— Prompt —
Within the data below, count the lines that include "configureStore" and give only the count.
***
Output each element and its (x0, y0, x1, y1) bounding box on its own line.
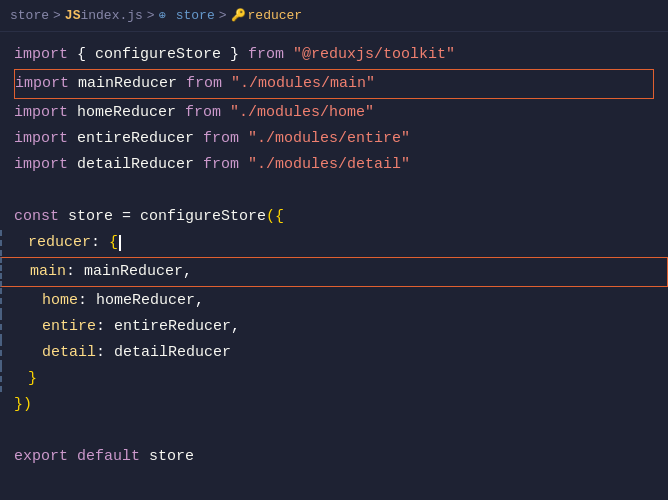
token: home (42, 289, 78, 313)
token: detailReducer (68, 153, 203, 177)
token: } (28, 367, 37, 391)
code-line: import homeReducer from "./modules/home" (0, 100, 668, 126)
code-line: } (0, 366, 668, 392)
breadcrumb-sep-2: > (147, 8, 155, 23)
token: : (96, 341, 105, 365)
token: "./modules/home" (221, 101, 374, 125)
token: import (14, 153, 68, 177)
token: { (68, 43, 95, 67)
token: import (14, 127, 68, 151)
token: , (195, 289, 204, 313)
breadcrumb-sep-3: > (219, 8, 227, 23)
token: } (221, 43, 248, 67)
breadcrumb-filename: index.js (80, 8, 142, 23)
code-editor: import { configureStore } from "@reduxjs… (0, 32, 668, 480)
code-line: detail: detailReducer (0, 340, 668, 366)
token: import (14, 43, 68, 67)
token: : (96, 315, 105, 339)
breadcrumb-store-icon: ⊕ store (159, 8, 215, 23)
token: "./modules/detail" (239, 153, 410, 177)
breadcrumb-js-badge: JS (65, 8, 81, 23)
text-cursor (119, 235, 121, 251)
token: from (203, 127, 239, 151)
token: configureStore (131, 205, 266, 229)
empty-line (0, 418, 668, 444)
token: = (122, 205, 131, 229)
token: mainReducer (75, 260, 183, 284)
token: homeReducer (68, 101, 185, 125)
code-line: }) (0, 392, 668, 418)
breadcrumb-sep-1: > (53, 8, 61, 23)
token: , (231, 315, 240, 339)
token: , (183, 260, 192, 284)
token: import (14, 101, 68, 125)
token: entire (42, 315, 96, 339)
token: export (14, 445, 68, 469)
reducer-icon: 🔑 (231, 9, 246, 23)
token: default (68, 445, 149, 469)
token: configureStore (95, 43, 221, 67)
token: homeReducer (87, 289, 195, 313)
token: const (14, 205, 59, 229)
code-line: home: homeReducer, (0, 288, 668, 314)
token: store (149, 445, 194, 469)
token: detailReducer (105, 341, 231, 365)
token: from (203, 153, 239, 177)
token: store (59, 205, 122, 229)
token: import (15, 72, 69, 96)
token: from (186, 72, 222, 96)
code-line: import { configureStore } from "@reduxjs… (0, 42, 668, 68)
token: reducer (28, 231, 91, 255)
token: }) (14, 393, 32, 417)
code-line: main: mainReducer, (0, 257, 668, 287)
store-icon: ⊕ (159, 9, 166, 23)
token: { (100, 231, 118, 255)
token: main (30, 260, 66, 284)
code-line: entire: entireReducer, (0, 314, 668, 340)
code-line: const store = configureStore({ (0, 204, 668, 230)
code-line: export default store (0, 444, 668, 470)
token: : (78, 289, 87, 313)
token: from (185, 101, 221, 125)
code-line: import entireReducer from "./modules/ent… (0, 126, 668, 152)
token: entireReducer (68, 127, 203, 151)
token: : (91, 231, 100, 255)
code-line: import detailReducer from "./modules/det… (0, 152, 668, 178)
code-line: reducer: { (0, 230, 668, 256)
empty-line (0, 178, 668, 204)
token: entireReducer (105, 315, 231, 339)
breadcrumb-reducer-label: reducer (248, 8, 303, 23)
token: ({ (266, 205, 284, 229)
token: "./modules/entire" (239, 127, 410, 151)
token: from (248, 43, 284, 67)
breadcrumb-store-text: store (10, 8, 49, 23)
breadcrumb-bar: store > JS index.js > ⊕ store > 🔑 reduce… (0, 0, 668, 32)
code-line: import mainReducer from "./modules/main" (14, 69, 654, 99)
token: "./modules/main" (222, 72, 375, 96)
token: mainReducer (69, 72, 186, 96)
token: detail (42, 341, 96, 365)
breadcrumb-reducer-icon: 🔑 (231, 8, 248, 23)
token: : (66, 260, 75, 284)
token: "@reduxjs/toolkit" (284, 43, 455, 67)
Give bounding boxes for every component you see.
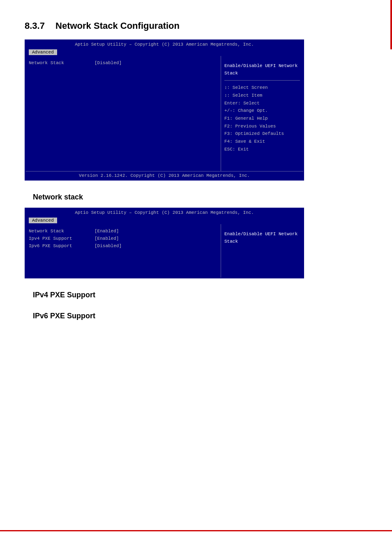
***
— Answer space —
5